Okay, fine. So these lanky supermodels may in fact have cellulite, just like Tyra Banks, who likes to remind us daily about her own cellulite. (We kind of love that about Tyra.) But we're willing to bet our hard-earned cash that the majority of women who are out there buying cellulite cream have a body mass index of over 15, unlike the girls in this commercial. We're not saying that their ads should feature a bunch of obese women rubbing cream all over their bodies, but the women they show instead are downright skinny. Too skinny. Unhealthy skinny. They are a bad model for consumers to try and live up to and it is a ridiculous notion that women might end up looking like that if they only use this cream.
To make matters worse, Nivea's commercial implies that these scrawny ladies need the cellulite cream just as much as anyone! They zoom in on an emaciated thigh that's emanating with fakey infrared waves and talk about how their cream uses science to uncover the cellulite and obliterate it. Ooh, science. How advanced is this cream, anyway? Does it get rid of cellulite on your BONE?
What are we women supposed to think when we see this commercial? Obviously, the good people at Nivea want us to watch it and go, "Damn, if that teeny tiny tush benefited from this crap, then surely mine can, too!" But we all know that the cream didn't shrink those asses down to that size, and more importantly, why on earth would we WANT to buy this stuff and make our own asses look like that?! Guys like girls with butts that are firm and shapely and juicy, not flat and deflated, and so we think that Nivea should be showing beautiful, curvaceous rears like that in their commercial, behinds that we can all strive to live up to.
We're not saying that you shouldn't buy cellulite cream - go ahead!

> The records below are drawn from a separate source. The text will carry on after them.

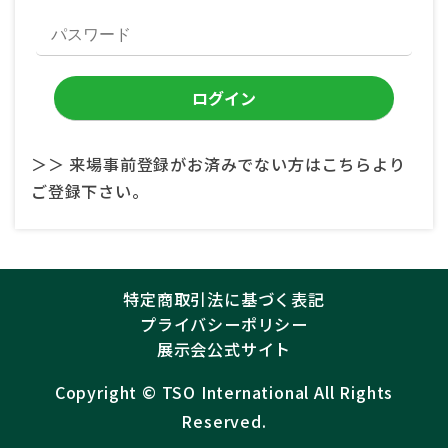
＞＞ 来場事前登録がお済みでない方はこちらより
ご登録下さい。
特定商取引法に基づく表記
プライバシーポリシー
展示会公式サイト
Copyright ©︎
TSO International
All Rights
Reserved.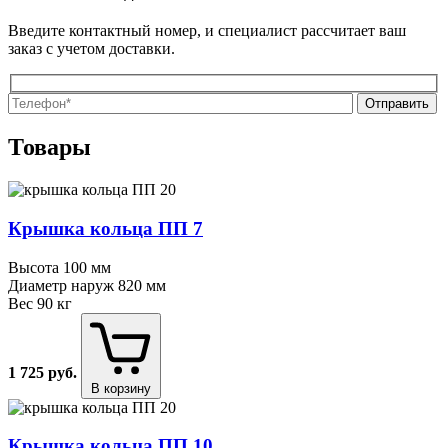
Введите контактный номер, и специалист рассчитает ваш
заказ с учетом доставки.
О
О
Товары
Крышка кольца ПП 7
Высота
100 мм
Диаметр наруж
820 мм
Вес
90 кг
1 725
руб.
В корзину
Крышка кольца ПП 10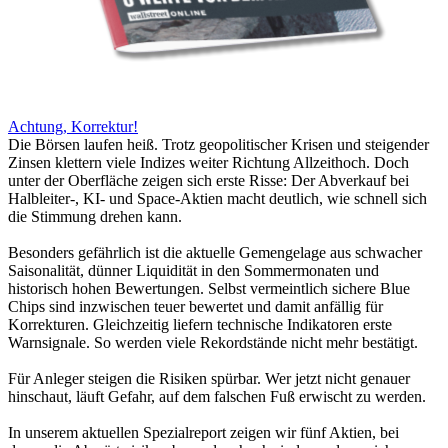
Achtung, Korrektur!
Die Börsen laufen heiß. Trotz geopolitischer Krisen und steigender
Zinsen klettern viele Indizes weiter Richtung Allzeithoch. Doch
unter der Oberfläche zeigen sich erste Risse: Der Abverkauf bei
Halbleiter-, KI- und Space-Aktien macht deutlich, wie schnell sich
die Stimmung drehen kann.
Besonders gefährlich ist die aktuelle Gemengelage aus schwacher
Saisonalität, dünner Liquidität in den Sommermonaten und
historisch hohen Bewertungen. Selbst vermeintlich sichere Blue
Chips sind inzwischen teuer bewertet und damit anfällig für
Korrekturen. Gleichzeitig liefern technische Indikatoren erste
Warnsignale. So werden viele Rekordstände nicht mehr bestätigt.
Für Anleger steigen die Risiken spürbar. Wer jetzt nicht genauer
hinschaut, läuft Gefahr, auf dem falschen Fuß erwischt zu werden.
In unserem aktuellen Spezialreport zeigen wir fünf Aktien, bei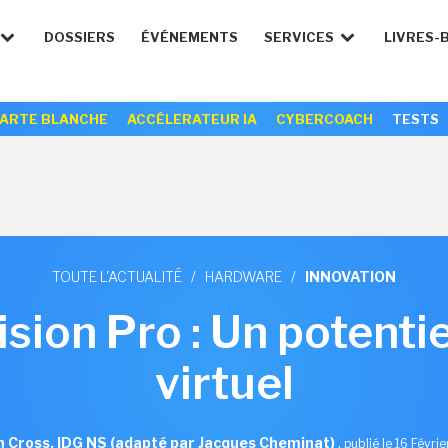
DOSSIERS
ÉVÉNEMENTS
SERVICES
LIVRES-
ARTE BLANCHE
ACCÉLERATEUR IA
CYBERCOACH
TESTS
TOUTE L'ACTUALITÉ
/
HARDWARE
/
INNOVATION
sion Pro : Un potenti
virtuel
n Cross, IDG NS (adapté par Jacques Cheminat)
,
publié le 16 Févri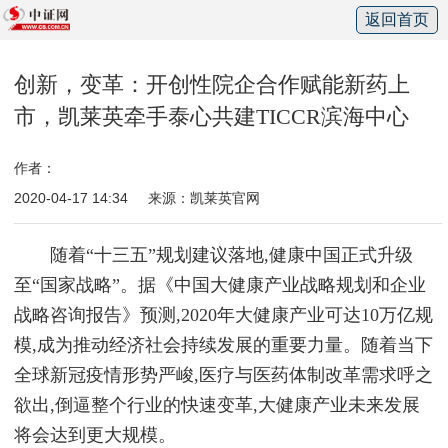
返回首页
创新，变革：开创性院企合作赋能新药上
市，凯莱英牵手泰心共建TICCR滨海中心
作者：
2020-04-17 14:34
来源：凯莱英官网
随着“十三五”规划建议落地,健康中国正式升级
至“国家战略”。据《中国大健康产业战略规划和企业
战略咨询报告》预测,2020年大健康产业可达10万亿规
模,成为推动经济社会持续发展的重要力量。随着当下
全球新冠疫情形势严峻,医疗与医药体制改革需求呼之
欲出,倒逼整个行业的快速变革,大健康产业未来发展
将会达到更大规模。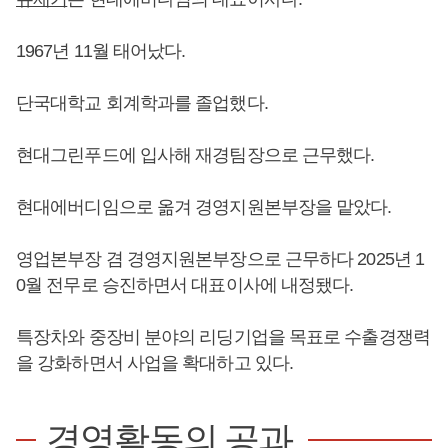
1967년 11월 태어났다.
단국대학교 회계학과를 졸업했다.
현대그린푸드에 입사해 재경팀장으로 근무했다.
현대에버디임으로 옮겨 경영지원본부장을 맡았다.
영업본부장 겸 경영지원본부장으로 근무하다 2025년 1
0월 전무로 승진하면서 대표이사에 내정됐다.
특장차와 중장비 분야의 리딩기업을 목표로 수출경쟁력
을 강화하면서 사업을 확대하고 있다.
경영활동의 공과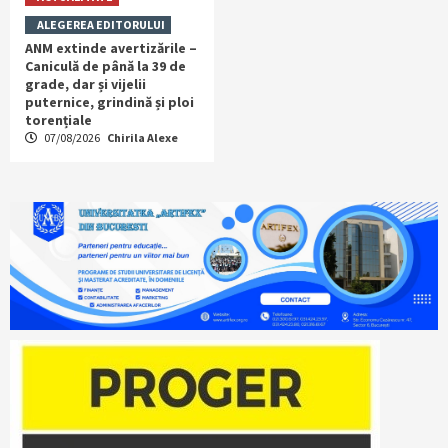
ALEGEREA EDITORULUI
ANM extinde avertizările –
Caniculă de până la 39 de
grade, dar și vijelii
puternice, grindină și ploi
torențiale
07/08/2026
Chirila Alexe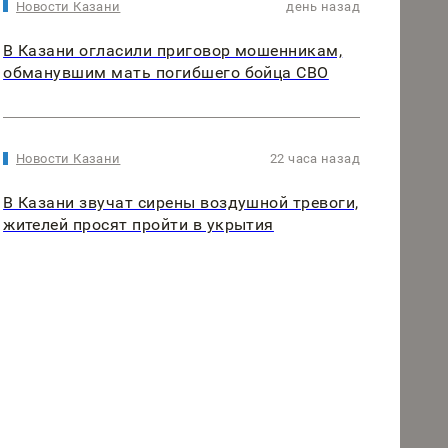
Новости Казани
день назад
В Казани огласили приговор мошенникам,
обманувшим мать погибшего бойца СВО
Новости Казани
22 часа назад
В Казани звучат сирены воздушной тревоги,
жителей просят пройти в укрытия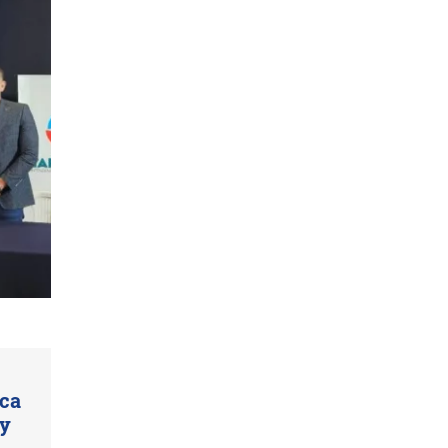
rca
 y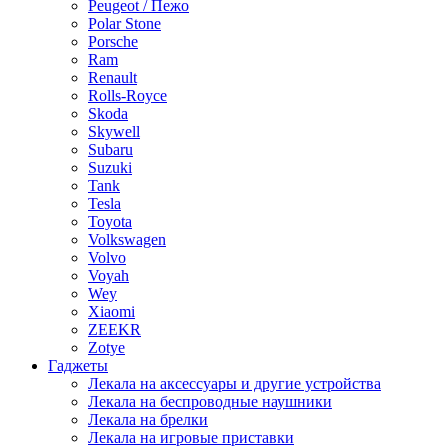
Peugeot / Пежо
Polar Stone
Porsche
Ram
Renault
Rolls-Royce
Skoda
Skywell
Subaru
Suzuki
Tank
Tesla
Toyota
Volkswagen
Volvo
Voyah
Wey
Xiaomi
ZEEKR
Zotye
Гаджеты
Лекала на аксессуары и другие устройства
Лекала на беспроводные наушники
Лекала на брелки
Лекала на игровые приставки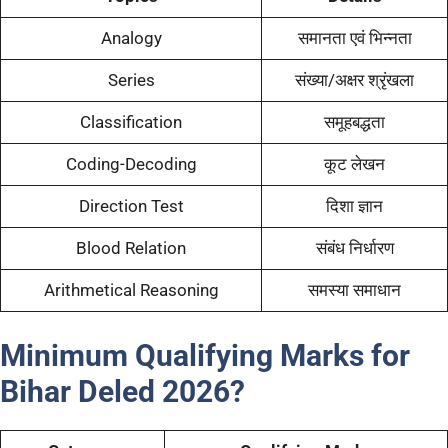
Analogy
समानता एवं भिन्नता
Series
संख्या/अक्षर श्रृंखला
Classification
समूहबद्धता
Coding-Decoding
कूट लेखन
Direction Test
दिशा ज्ञान
Blood Relation
संबंध निर्धारण
Arithmetical Reasoning
समस्या समाधान
Minimum Qualifying Marks for
Bihar
Deled
2026?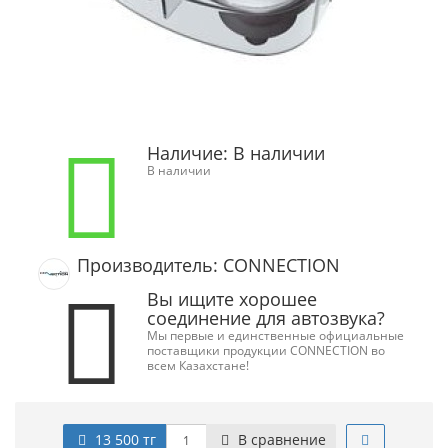
Наличие:
В наличии
В наличии
Производитель: CONNECTION
Вы ищите хорошее
соединение для автозвука?
Мы первые и единственные официальные
поставщики продукции CONNECTION во
всем Казахстане!
13 500 тг
В сравнение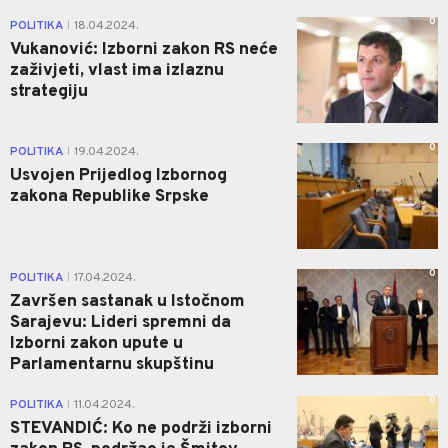
0
POLITIKA
18.04.2024.
|
Vukanović: Izborni zakon RS neće
zaživjeti, vlast ima izlaznu
strategiju
0
POLITIKA
19.04.2024.
|
Usvojen Prijedlog Izbornog
zakona Republike Srpske
0
POLITIKA
17.04.2024.
|
Završen sastanak u Istočnom
Sarajevu: Lideri spremni da
Izborni zakon upute u
Parlamentarnu skupštinu
0
POLITIKA
11.04.2024.
|
STEVANDIĆ: Ko ne podrži izborni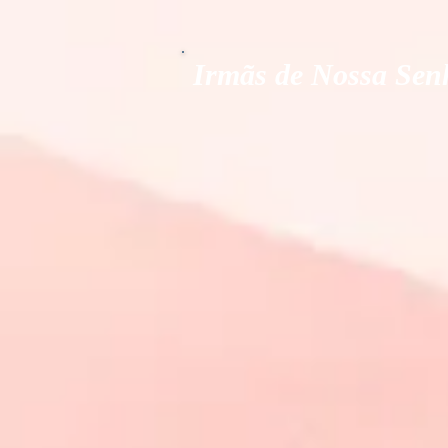
Irmãs de Nossa Senh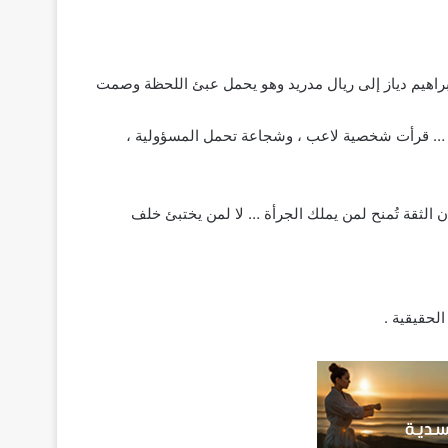
براهيم دياز إلى ريال مدريد وهو يحمل عبئ اللحظة وصمت
بعد … قرأت شخصية لاعب ، وشجاعة تحمل المسؤولية ،
أن الثقة تُمنح لمن يملك الجرأة … لا لمن يختبئ خلف
لحقيقية .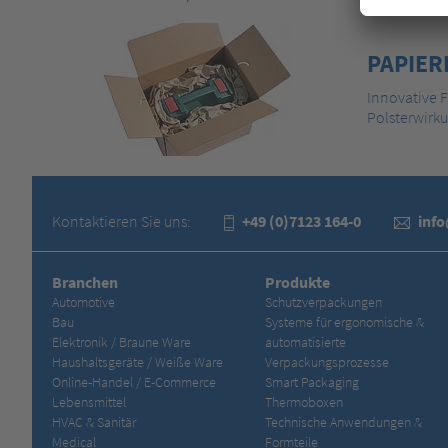
PAPIER
Innovative 
Polsterwirk
Kontaktieren Sie uns:
+49 (0)7123 164-0
inf
Branchen
Produkte
Automotive
Schutzverpackungen
Bau
Systeme für ergonomische &
Elektronik / Braune Ware
automatisierte
Haushaltsgeräte / Weiße Ware
Verpackungsprozesse
Online-Handel / E-Commerce
Smart Packaging
Lebensmittel
Thermoboxen
HVAC & Sanitär
Technische Anwendungen &
Medical
Formteile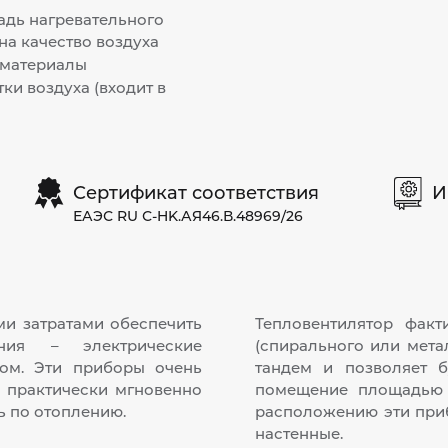
адь нагревательного
на качество воздуха
 материалы
ки воздуха (входит в
Сертификат соответствия
И
ЕАЭС RU С-HK.АЯ46.В.48969/26
и затратами обеспечить
Тепловентилятор факт
ния – электрические
(спирального или мета
ом. Эти приборы очень
тандем и позволяет б
м практически мгновенно
помещение площадью 
 по отоплению.
расположению эти при
настенные.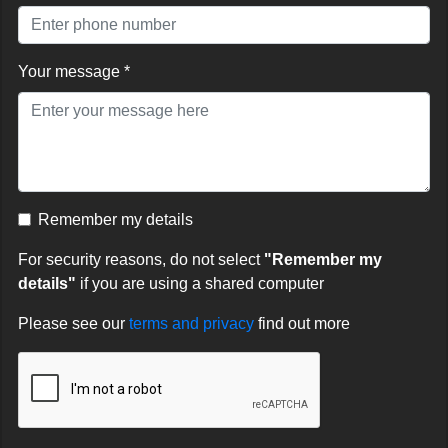
Your message *
Remember my details
For security reasons, do not select
"Remember my
details"
if you are using a shared computer
Please see our
terms and privacy
find out more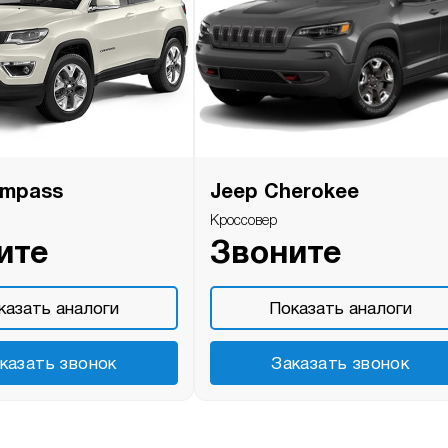
ompass
Jeep Cherokee
Кроссовер
ите
Звоните
казать аналоги
Показать аналоги
казать звонок
Заказать звонок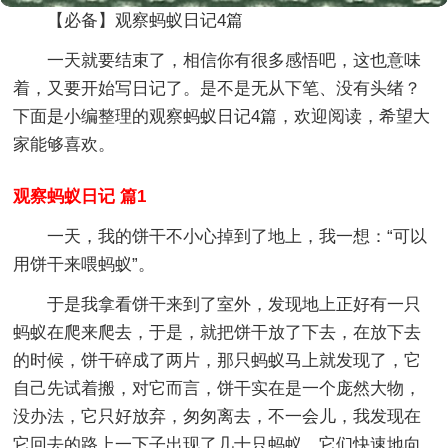
【必备】观察蚂蚁日记4篇
一天就要结束了，相信你有很多感悟吧，这也意味
着，又要开始写日记了。是不是无从下笔、没有头绪？
下面是小编整理的观察蚂蚁日记4篇，欢迎阅读，希望大
家能够喜欢。
观察蚂蚁日记 篇1
一天，我的饼干不小心掉到了地上，我一想：“可以
用饼干来喂蚂蚁”。
于是我拿看饼干来到了室外，发现地上正好有一只
蚂蚁在爬来爬去，于是，就把饼干放了下去，在放下去
的时候，饼干碎成了两片，那只蚂蚁马上就发现了，它
自己先试着搬，对它而言，饼干实在是一个庞然大物，
没办法，它只好放弃，匆匆离去，不一会儿，我发现在
它回去的路上一下子出现了几十只蚂蚁，它们快速地向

Maybe it'll even work! (We'd be shocked, but we guess there's a chance.) But before you buy creams to get rid of your cellulite, first try just letting it go. Men totally don't care if you've got bumps on your behind, so why should you? Rub in that cream all you want, but don't waste the four weeks it's supposed to take before it even starts working feeling insecure, assuming that you'll become confident like the girls in the commercial once it kicks in. If you think you'll be hot with a little less cellulite, then you're probably already hot now, so don't wait to start believing it! We all know that the minute you stop worrying about your cellulite you will instantly become 500 times hotter - hotter than the scrawny models in the commercial and with an extra $13 in your pocket. Seems like a better deal to us!